[Records contained in a dataset]
== Segment start ==

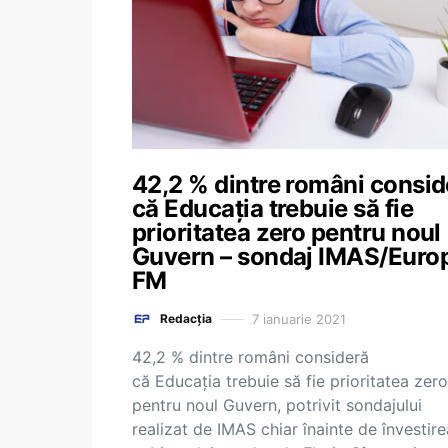
42,2 % dintre români consid
că Educația trebuie să fie
prioritatea zero pentru noul
Guvern – sondaj IMAS/Euro
FM
7 ianuarie 2021
Redacția
42,2 % dintre români consideră
că Educația trebuie să fie prioritatea zero
pentru noul Guvern, potrivit sondajului
realizat de IMAS chiar înainte de învestire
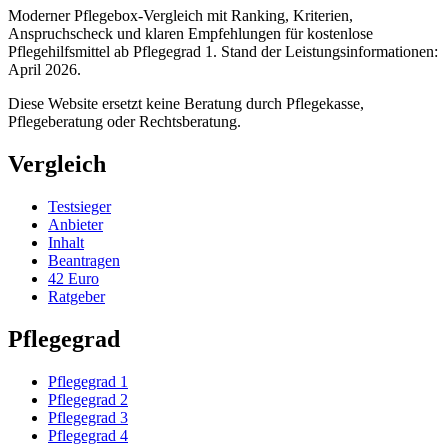
Moderner Pflegebox-Vergleich mit Ranking, Kriterien,
Anspruchscheck und klaren Empfehlungen für kostenlose
Pflegehilfsmittel ab Pflegegrad 1. Stand der Leistungsinformationen:
April 2026.
Diese Website ersetzt keine Beratung durch Pflegekasse,
Pflegeberatung oder Rechtsberatung.
Vergleich
Testsieger
Anbieter
Inhalt
Beantragen
42 Euro
Ratgeber
Pflegegrad
Pflegegrad 1
Pflegegrad 2
Pflegegrad 3
Pflegegrad 4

== Segment end ==

Description of the task: Give the number of lines in the entries above that contain the string "Guvern", and nothing more.

Solved problem: 2